• WHAT YOU NEED TO DO: Starting at the line that contains "Terms (55, 1184)", return every line through the end of the entries below, exactly and with nothing else.

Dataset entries
# # # #

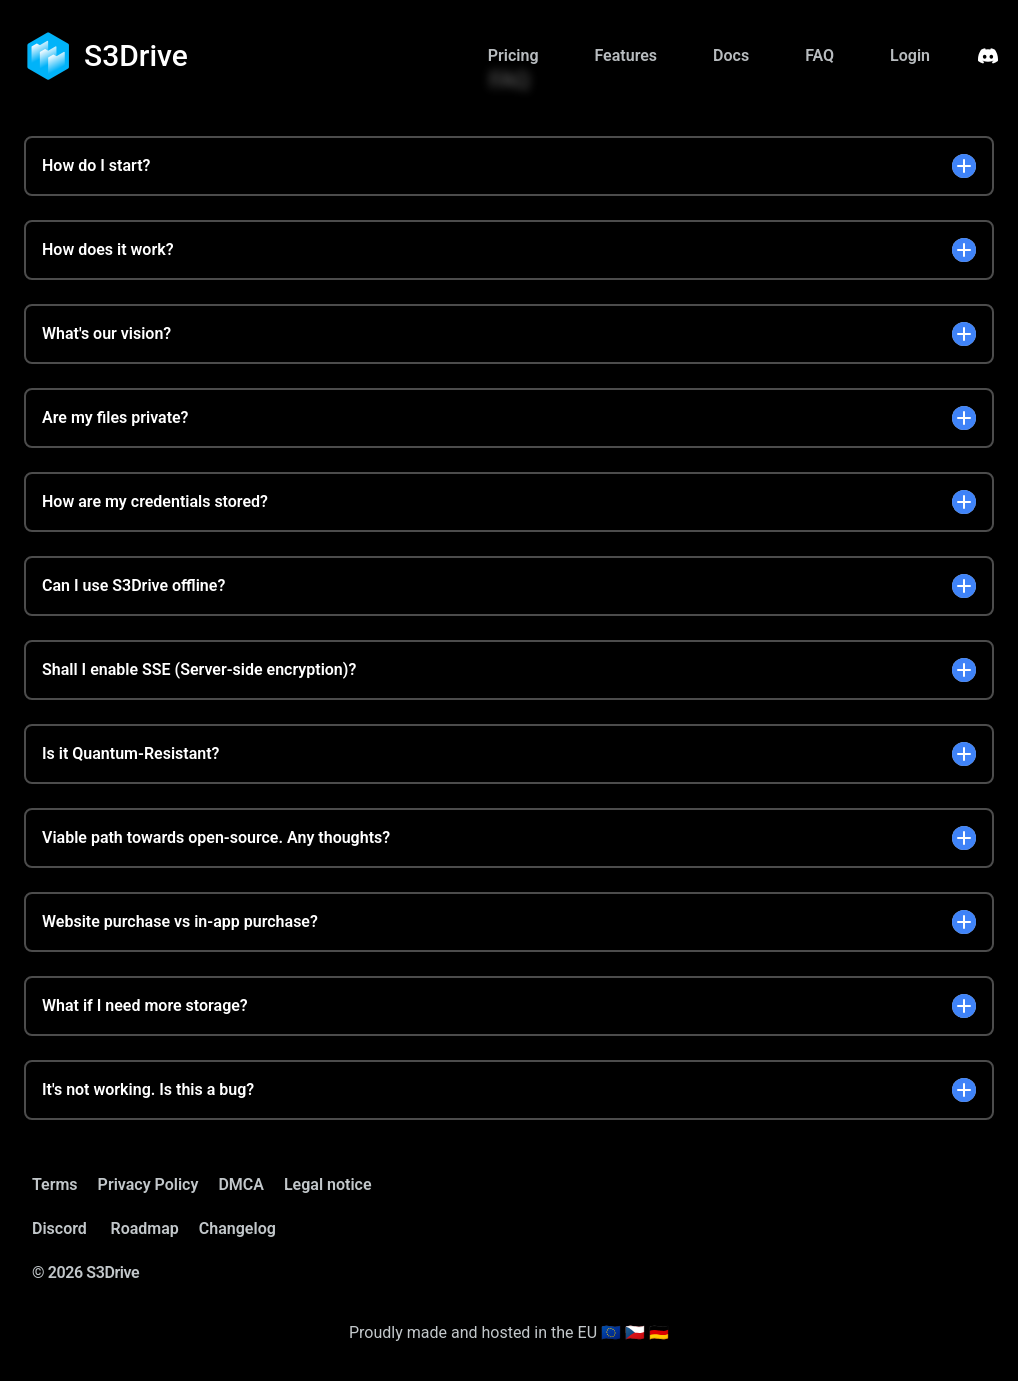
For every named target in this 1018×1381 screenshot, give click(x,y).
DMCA (241, 1184)
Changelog (237, 1228)
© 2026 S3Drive (85, 1272)
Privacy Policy (148, 1184)
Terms (55, 1184)
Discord (59, 1228)
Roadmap (145, 1228)
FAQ (819, 55)
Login (910, 55)
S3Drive (136, 55)
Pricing (513, 55)
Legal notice (328, 1184)
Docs (731, 55)
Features (625, 55)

# # # #

• RESPONSE FOR THIS EXERCISE:
Terms (55, 1184)
Discord (59, 1228)
Roadmap (145, 1228)
FAQ (819, 55)
Login (910, 55)
S3Drive (136, 55)
Pricing (513, 55)
Legal notice (328, 1184)
Docs (731, 55)
Features (625, 55)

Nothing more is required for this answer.